At this point, there is little evidence to suggest that can be done through air strikes. As Ishan Tharoor of The Washington Post notes: "The closest the United States has come to destroying a terrorist organization like the Islamic State was when it subdued the al-Qaeda insurgency" in Iraq. That required about 170,000 American troops, and after the troop surge abated, Iraq's Al Qaeda branch mutated into today's Islamic State. 

Prescriptions to keep Syrian refugees out of the United States appear similarly reactive. Despite reports that one of the Paris attackers posed as a refugee, terrorists are unlikely to use the same route to get into America, given that refugees can't set foot in America until they have had up to two years of vetting, The Atlantic explains. Other ways into the US are simpler

In Belgium, officials say they are doing their best to cope with a dynamic and dangerous situation. "We are following the situation minute by minute. There is no reason to hide that," Interior Minister Jan Jambon told reporters.

Lessons from the blitz

Before the German bombing blitz of World War II, British citizens were exhorted to keep calm and conspicuously carry on. Now, in a very different way, Brussels is bringing the same questions into focus for a new age of warfare: When do citizens carry on, and when do they hunker down?

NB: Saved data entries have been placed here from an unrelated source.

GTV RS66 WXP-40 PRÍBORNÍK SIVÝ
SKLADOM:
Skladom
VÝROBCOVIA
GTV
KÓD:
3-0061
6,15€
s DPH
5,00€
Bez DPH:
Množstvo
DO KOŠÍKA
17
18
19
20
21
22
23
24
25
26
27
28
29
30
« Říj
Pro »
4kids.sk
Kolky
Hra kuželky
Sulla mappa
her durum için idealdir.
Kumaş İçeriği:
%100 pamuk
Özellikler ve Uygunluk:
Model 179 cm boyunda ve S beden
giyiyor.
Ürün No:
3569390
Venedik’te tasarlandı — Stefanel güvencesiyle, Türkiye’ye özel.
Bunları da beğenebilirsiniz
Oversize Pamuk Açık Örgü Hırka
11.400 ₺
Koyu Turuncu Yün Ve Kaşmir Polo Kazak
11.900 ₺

During the blitz, the nighttime hours – when the threat was greatest – was a time for hunkering down in bomb shelters. But the nightly eight-month bombing campaign, which killed some 42,000 Britons, didn't break the British spirit because they were prepared for it, writes historian Richard Overy in The Guardian. 

"The blitz was the kind of war the British public had expected and been prepared for. Millions of ordinary people worked in air raid precautions and the auxiliary services, undertook firewatching, or joined the home guard," he said. "Civilians were now in the frontline, and thousands wore uniforms and were trained, just like soldiers. The capacity to withstand bomb attack owed much to the process of 'militarising' civilians."

Today, the preparation for a war that can strike anywhere for no strategic purpose other than to terrorize is in many ways even more mental, suggested Mr. Obama while speaking in Asia Sunday. 

"The most powerful tool we have is to say we are not afraid," he said. 

On the streets of Paris, that deeper battle is already being fought. 

"I don't think I will live differently," Parisian Valerio Geraci told NBC News. "I will just try to fight with my fear."